I suppose you could check every single token (rather than entities) in negspacy/negation.py starting at line 296.

This library's goal was to implement the Negex algorithm in spaCy which looks at named entities so it's probably not an additional feature I'd fold into the package.

ZeroCool2u commented 2 years ago

Got it. I'll look into trying it on my own fork. If I get it working maybe I can post the changes here for others to find if they're interested.

casparhsws commented 8 months ago

Hi @ZeroCool2u , this merged PR allows you to apply negex to span groups. You could write a function to add adjectives to a span group and then apply negex to that group.
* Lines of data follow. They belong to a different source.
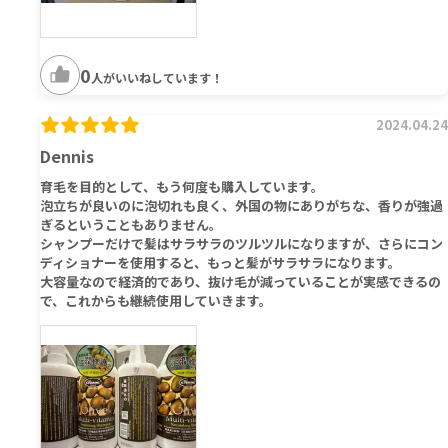
0
人がいいねしています！
2024.04.24
Dennis
育毛を目的として、もう何度も購入しています。
泡立ちが良いのに泡切れも良く、外国の物にありがちな、香りが強過
ぎるということもありません。
シャンプーだけで髪はサラサラのツルツルになりますが、さらにコン
ディショナーを使用すると、もっと髪がサラサラになります。
大容量なので経済的であり、抜け毛が減っていることが実感できるの
で、これからも継続使用していきます。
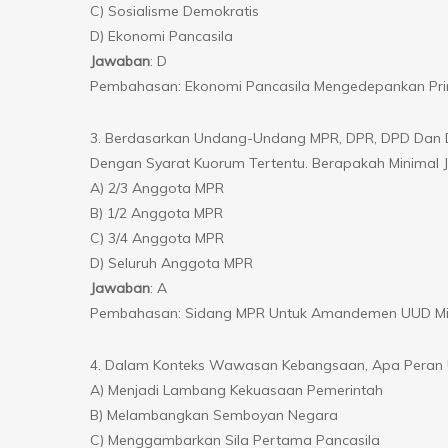
C) Sosialisme Demokratis
D) Ekonomi Pancasila
Jawaban
: D
Pembahasan: Ekonomi Pancasila Mengedepankan Prin
3. Berdasarkan Undang-Undang MPR, DPR, DPD Dan 
Dengan Syarat Kuorum Tertentu. Berapakah Minimal
A) 2/3 Anggota MPR
B) 1/2 Anggota MPR
C) 3/4 Anggota MPR
D) Seluruh Anggota MPR
Jawaban
: A
Pembahasan: Sidang MPR Untuk Amandemen UUD Mini
4. Dalam Konteks Wawasan Kebangsaan, Apa Peran U
A) Menjadi Lambang Kekuasaan Pemerintah
B) Melambangkan Semboyan Negara
C) Menggambarkan Sila Pertama Pancasila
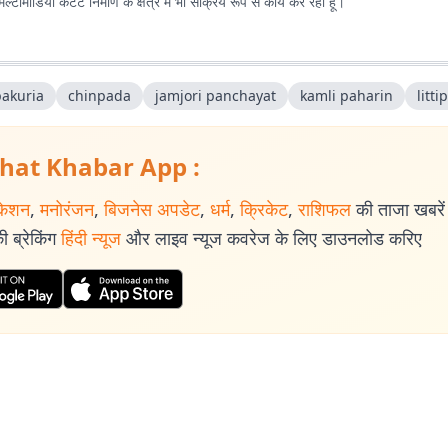
टीमीडिया कंटेंट निर्माण के क्षेत्र में भी सक्रिय रूप से कार्य कर रहा हूं।
pakuria
chinpada
jamjori panchayat
kamli paharin
litt
hat Khabar App :
केशन
,
मनोरंजन
,
बिजनेस अपडेट
,
धर्म
,
क्रिकेट
,
राशिफल
की ताजा खबरें प
 ब्रेकिंग
हिंदी न्यूज
और लाइव न्यूज कवरेज के लिए डाउनलोड करिए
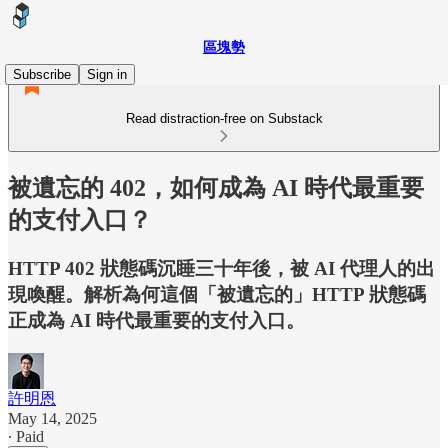
區塊勢
Subscribe
Sign in
Read distraction-free on Substack
被遺忘的 402，如何成為 AI 時代最重要
的支付入口？
HTTP 402 狀態碼沉睡三十年後，被 AI 代理人的出
現喚醒。解析為何這個「被遺忘的」HTTP 狀態碼
正成為 AI 時代最重要的支付入口。
許明恩
May 14, 2025
∙ Paid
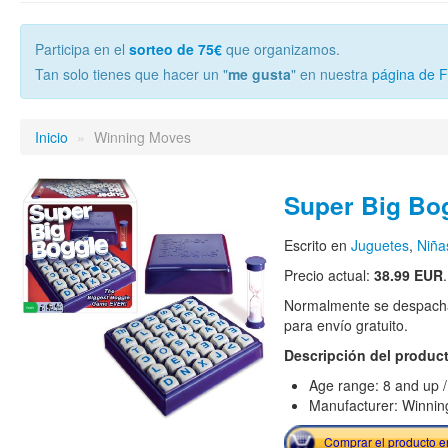
Participa en el
sorteo de 75€
que organizamos.
Tan solo tienes que hacer un "
me gusta
" en nuestra
página de 
Inicio
»
Winning Moves
Super Big Bo
Escrito en
Juguetes
,
Niña
Precio actual:
38.99 EUR
.
Normalmente se despacha
para envío gratuito.
Descripción del produc
Age range: 8 and up /
Manufacturer: Winni
Comprar el producto 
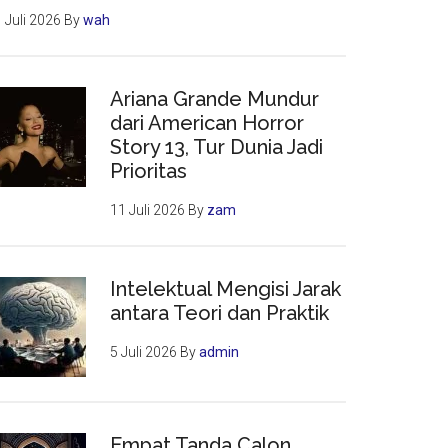
 Juli 2026
By
wah
Ariana Grande Mundur
dari American Horror
Story 13, Tur Dunia Jadi
Prioritas
11 Juli 2026
By
zam
Intelektual Mengisi Jarak
antara Teori dan Praktik
5 Juli 2026
By
admin
Empat Tanda Calon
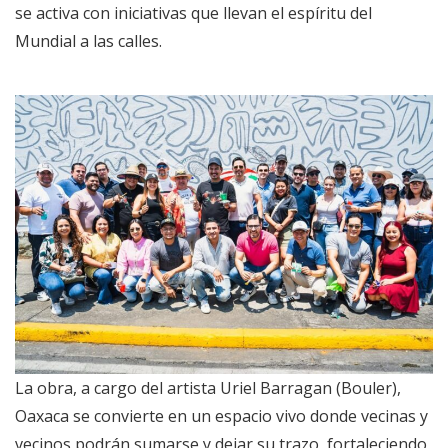
se activa con iniciativas que llevan el espíritu del
Mundial a las calles.
La obra, a cargo del artista Uriel Barragan (Bouler),
Oaxaca se convierte en un espacio vivo donde vecinas y
vecinos podrán sumarse y dejar su trazo, fortaleciendo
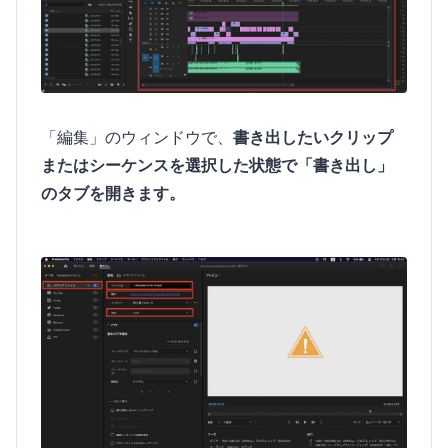
「編集」のウィンドウで、
書き出したいクリップ
またはシーケンスを選択した状態で「書き出し」
のタブを開きます。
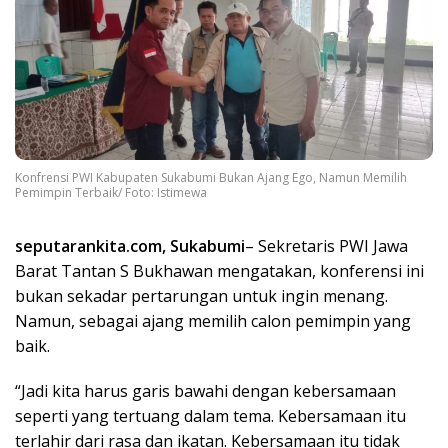
Konfrensi PWI Kabupaten Sukabumi Bukan Ajang Ego, Namun Memilih
Pemimpin Terbaik/ Foto: Istimewa
seputarankita.com, Sukabumi
– Sekretaris PWI Jawa
Barat Tantan S Bukhawan mengatakan, konferensi ini
bukan sekadar pertarungan untuk ingin menang.
Namun, sebagai ajang memilih calon pemimpin yang
baik.
“Jadi kita harus garis bawahi dengan kebersamaan
seperti yang tertuang dalam tema. Kebersamaan itu
terlahir dari rasa dan ikatan. Kebersamaan itu tidak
Something like... (not tested)

import spacy
from spacy.language import Language

@Language.component("adjectives_to_spans")
def adjectives_to_spans(doc):
    adjective_spans = [ent for ent in doc.ents if ent.label_ == "ADJ"]
    doc.spans["adjectives"] = adjective_spans
    return doc

nlp = spacy.load("en_core_web_sm")
nlp.add_pipe("sentencizer", last=True)
nlp.add_pipe("adjectives_to_spans", last=True)
nlp.add_pipe("negex", last=True, config={"span_keys": ["adjectives"]})
nlp(doc)
ZeroCool2u commented 8 months ago

Thanks for following up here!

I ended up implementing it myself, but it was not super simple and didn't think it was worth posting. Your example here looks shockingly similar to some of the most relevant code I ended up writing though and I imagine it largely accomplishes what I was going for.

Anyone that finds this thread in the future should definitely try this suggested approach.